#### Assignment:
Report each line of the data below in which "give" appears.

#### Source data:
_____
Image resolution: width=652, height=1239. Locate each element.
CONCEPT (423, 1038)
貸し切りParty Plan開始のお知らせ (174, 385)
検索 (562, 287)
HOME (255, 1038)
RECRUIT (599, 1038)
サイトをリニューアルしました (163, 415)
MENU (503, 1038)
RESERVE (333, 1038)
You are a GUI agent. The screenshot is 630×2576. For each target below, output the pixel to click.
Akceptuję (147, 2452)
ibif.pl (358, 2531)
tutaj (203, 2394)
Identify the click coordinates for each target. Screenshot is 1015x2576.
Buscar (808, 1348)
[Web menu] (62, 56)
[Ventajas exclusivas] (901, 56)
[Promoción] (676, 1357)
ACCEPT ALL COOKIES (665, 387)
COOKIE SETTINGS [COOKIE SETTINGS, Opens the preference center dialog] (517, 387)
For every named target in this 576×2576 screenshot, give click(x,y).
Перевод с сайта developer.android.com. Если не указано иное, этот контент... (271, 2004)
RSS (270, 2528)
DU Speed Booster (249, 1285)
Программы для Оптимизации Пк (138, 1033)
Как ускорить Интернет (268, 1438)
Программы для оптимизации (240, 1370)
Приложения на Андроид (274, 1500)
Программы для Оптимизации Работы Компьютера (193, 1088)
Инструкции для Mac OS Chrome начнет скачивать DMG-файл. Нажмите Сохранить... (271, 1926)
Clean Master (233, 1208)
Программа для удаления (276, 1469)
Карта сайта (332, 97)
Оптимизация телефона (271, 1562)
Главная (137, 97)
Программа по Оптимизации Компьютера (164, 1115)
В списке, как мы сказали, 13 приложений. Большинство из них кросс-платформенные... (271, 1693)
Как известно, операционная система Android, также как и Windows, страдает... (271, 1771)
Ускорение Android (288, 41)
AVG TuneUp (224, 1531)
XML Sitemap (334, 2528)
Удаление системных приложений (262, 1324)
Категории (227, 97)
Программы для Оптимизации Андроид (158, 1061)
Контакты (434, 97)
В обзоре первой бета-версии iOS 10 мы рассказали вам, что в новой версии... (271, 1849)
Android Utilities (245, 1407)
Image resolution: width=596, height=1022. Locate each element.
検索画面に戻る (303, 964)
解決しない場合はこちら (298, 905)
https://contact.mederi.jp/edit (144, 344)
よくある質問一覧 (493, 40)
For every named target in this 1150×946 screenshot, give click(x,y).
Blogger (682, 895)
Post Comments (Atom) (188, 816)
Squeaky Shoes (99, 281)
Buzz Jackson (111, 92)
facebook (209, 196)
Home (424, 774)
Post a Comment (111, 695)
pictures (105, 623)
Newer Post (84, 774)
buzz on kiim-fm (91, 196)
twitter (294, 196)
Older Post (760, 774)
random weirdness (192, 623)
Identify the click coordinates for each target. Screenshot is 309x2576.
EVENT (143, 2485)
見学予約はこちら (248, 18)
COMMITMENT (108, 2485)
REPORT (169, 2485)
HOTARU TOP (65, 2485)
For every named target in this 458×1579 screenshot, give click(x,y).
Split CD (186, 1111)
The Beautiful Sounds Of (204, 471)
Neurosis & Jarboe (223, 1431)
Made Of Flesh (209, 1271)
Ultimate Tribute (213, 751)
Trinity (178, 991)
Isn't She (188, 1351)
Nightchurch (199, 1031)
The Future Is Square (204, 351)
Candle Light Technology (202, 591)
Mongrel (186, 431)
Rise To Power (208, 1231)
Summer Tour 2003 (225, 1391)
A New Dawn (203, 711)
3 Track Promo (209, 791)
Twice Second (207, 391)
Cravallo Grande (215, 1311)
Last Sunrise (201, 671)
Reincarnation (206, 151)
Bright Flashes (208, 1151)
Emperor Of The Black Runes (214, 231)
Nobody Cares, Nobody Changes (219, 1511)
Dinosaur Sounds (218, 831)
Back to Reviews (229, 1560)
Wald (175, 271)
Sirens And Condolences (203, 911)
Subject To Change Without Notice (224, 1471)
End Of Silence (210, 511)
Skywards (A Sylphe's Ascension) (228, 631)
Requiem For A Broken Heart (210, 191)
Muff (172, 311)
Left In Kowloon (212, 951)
_____
#### Answer area:
For every named target in this 576×2576 screenshot, give click(x,y).
For every named target in this 1150×946 screenshot, give click(x,y).
For every named target in this 458×1579 screenshot, give click(x,y).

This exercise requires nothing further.